La mancanza di ossigeno

I ricercatori sono partiti dal postulato che l’ossigeno (O2) fosse uno degli elementi all’origine della TSR negli oceani. Per questi organismi, infatti, l’ossigeno è essenziale per il loro corretto funzionamento. Tuttavia, si scopre che la disponibilità di ossigeno nell’acqua diminuisce all’aumentare della temperatura degli oceani. Il riscaldamento globale sta infatti rallentando la ventilazione degli oceani e gli scambi biogeochimici (come il ciclo dell’acqua o del carbonio) con altri ambienti. L’IPCC rileva “un esaurimento di ossigeno dello 0,5-3,3% (intervallo molto probabile) nei primi 1.000 m in alto mare“.

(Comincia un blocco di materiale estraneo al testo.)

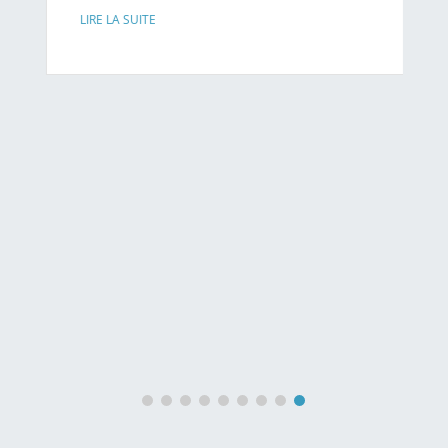
LIRE LA SUITE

Questa mancanza costringe questi organismi a ridurre la loro massa, il che allo stesso tempo riduce il loro fabbisogno di O2. Qualsiasi specie che non è in grado di migrare rapidamente o ha una bassa tolleranza alla mancanza di ossigeno, nota come ipossia, vedrà la propria massa corporea ridotta. Il modello sviluppato nell’ambito dello studio prevede che la massa di microbi e macrofauna marina potrebbe essere ridotta dal 10 al 30% a seconda della specie nei prossimi anni. Alcune specie, incapaci di adattarsi rapidamente, si estingueranno gradualmente. Ma questa riduzione di massa ha anche un costo non indifferente che interessa l’intero ecosistema. Interessata l’intera catena alimentare Gli effetti del riscaldamento degli oceani e della sua deossigenazione ridurranno, di fatto, la quota della torta per l’intera catena alimentare.

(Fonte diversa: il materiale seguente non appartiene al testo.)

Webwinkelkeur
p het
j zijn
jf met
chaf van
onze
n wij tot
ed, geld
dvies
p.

Una cascata che prima o poi interesserà l’uomo e le sue attività come la pesca, che resta un settore economico e sociale di primo piano. Anche le trasformazioni degli oceani nei prossimi anni dovrebbero avere notevoli conseguenze ambientali. Un oceano più caldo è anche un oceano meno efficiente per lo stoccaggio di CO2, la produzione di O2, la regolazione del clima, ecc. La soluzione è sempre garantire che la temperatura degli oceani non aumenti troppo. Ma ciò richiede uno sforzo globale e sostanziale per ridurre i gas serra al fine di raggiungere gli obiettivi fissati dagli Accordi di Parigi.